A word-for-word copy of the listing is required, and it must contain no pictures.
################
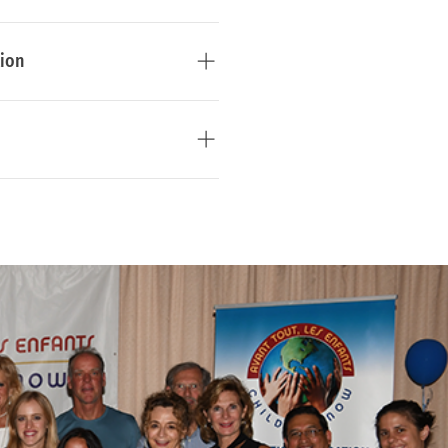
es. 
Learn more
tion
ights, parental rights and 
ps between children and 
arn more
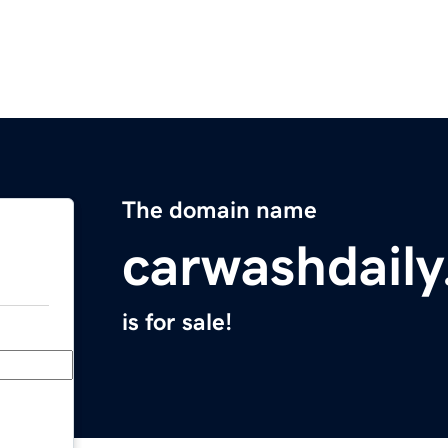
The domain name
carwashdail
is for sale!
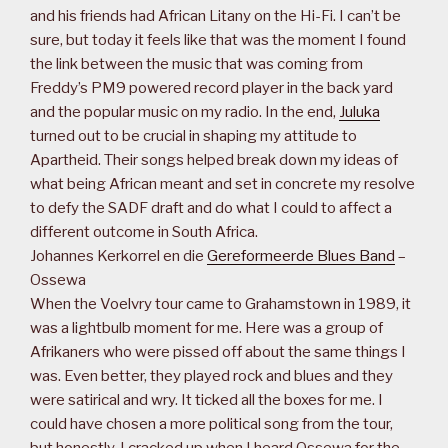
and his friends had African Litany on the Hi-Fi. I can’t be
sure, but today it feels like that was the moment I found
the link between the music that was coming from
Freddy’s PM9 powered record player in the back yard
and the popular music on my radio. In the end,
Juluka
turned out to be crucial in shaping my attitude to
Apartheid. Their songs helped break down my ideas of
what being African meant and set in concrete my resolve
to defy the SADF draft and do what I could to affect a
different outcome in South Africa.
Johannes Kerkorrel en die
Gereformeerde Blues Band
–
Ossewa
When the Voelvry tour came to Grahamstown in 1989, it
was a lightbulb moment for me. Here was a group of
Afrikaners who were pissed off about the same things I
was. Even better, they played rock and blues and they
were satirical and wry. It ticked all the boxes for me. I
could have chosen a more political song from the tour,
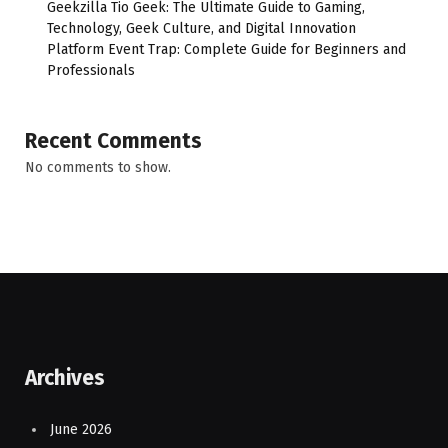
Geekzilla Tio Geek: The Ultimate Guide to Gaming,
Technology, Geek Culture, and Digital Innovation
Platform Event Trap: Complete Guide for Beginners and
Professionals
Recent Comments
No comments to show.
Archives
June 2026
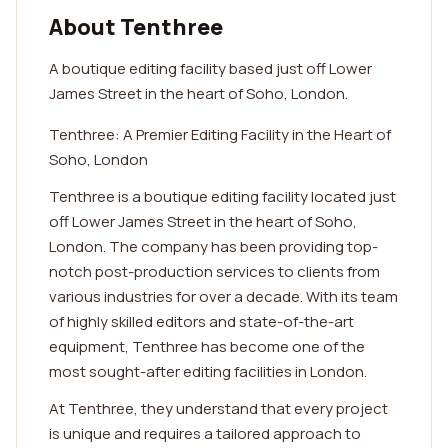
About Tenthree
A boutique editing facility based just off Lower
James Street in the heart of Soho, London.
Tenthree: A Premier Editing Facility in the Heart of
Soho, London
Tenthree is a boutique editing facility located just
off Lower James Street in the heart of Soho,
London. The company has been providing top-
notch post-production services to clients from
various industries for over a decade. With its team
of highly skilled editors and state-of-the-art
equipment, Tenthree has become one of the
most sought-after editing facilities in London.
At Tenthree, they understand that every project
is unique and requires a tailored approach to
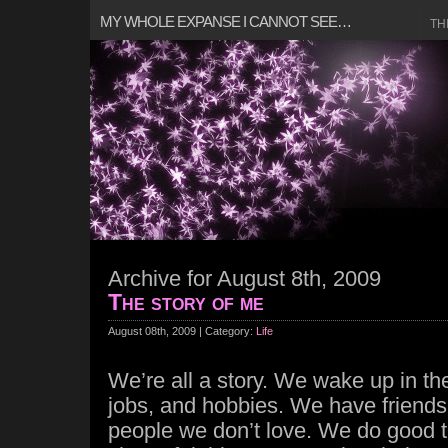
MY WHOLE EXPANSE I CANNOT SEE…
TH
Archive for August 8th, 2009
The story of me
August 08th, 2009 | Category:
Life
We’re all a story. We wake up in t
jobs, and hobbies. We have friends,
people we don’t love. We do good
################
**Expected answer**.
es. 
Learn more
tion
ights, parental rights and 
ps between children and 
arn more
The domain name
carwashdail
is for sale!
and his friends had African Litany on the Hi-Fi. I can’t be
sure, but today it feels like that was the moment I found
the link between the music that was coming from
Freddy’s PM9 powered record player in the back yard
and the popular music on my radio. In the end,
Juluka
turned out to be crucial in shaping my attitude to
Apartheid. Their songs helped break down my ideas of
what being African meant and set in concrete my resolve
to defy the SADF draft and do what I could to affect a
different outcome in South Africa.
Johannes Kerkorrel en die
Gereformeerde Blues Band
–
Ossewa
When the Voelvry tour came to Grahamstown in 1989, it
was a lightbulb moment for me. Here was a group of
Afrikaners who were pissed off about the same things I
was. Even better, they played rock and blues and they
were satirical and wry. It ticked all the boxes for me. I
could have chosen a more political song from the tour,
Geekzilla Tio Geek: The Ultimate Guide to Gaming,
Technology, Geek Culture, and Digital Innovation
Platform Event Trap: Complete Guide for Beginners and
Professionals
Recent Comments
No comments to show.
Archives
June 2026
About Tenthree
A boutique editing facility based just off Lower
James Street in the heart of Soho, London.
Tenthree: A Premier Editing Facility in the Heart of
Soho, London
Tenthree is a boutique editing facility located just
off Lower James Street in the heart of Soho,
London. The company has been providing top-
notch post-production services to clients from
various industries for over a decade. With its team
of highly skilled editors and state-of-the-art
equipment, Tenthree has become one of the
most sought-after editing facilities in London.
At Tenthree, they understand that every project
is unique and requires a tailored approach to
MY WHOLE EXPANSE I CANNOT SEE…
TH
Archive for August 8th, 2009
The story of me
August 08th, 2009 | Category:
Life
We’re all a story. We wake up in t
jobs, and hobbies. We have friends,
people we don’t love. We do good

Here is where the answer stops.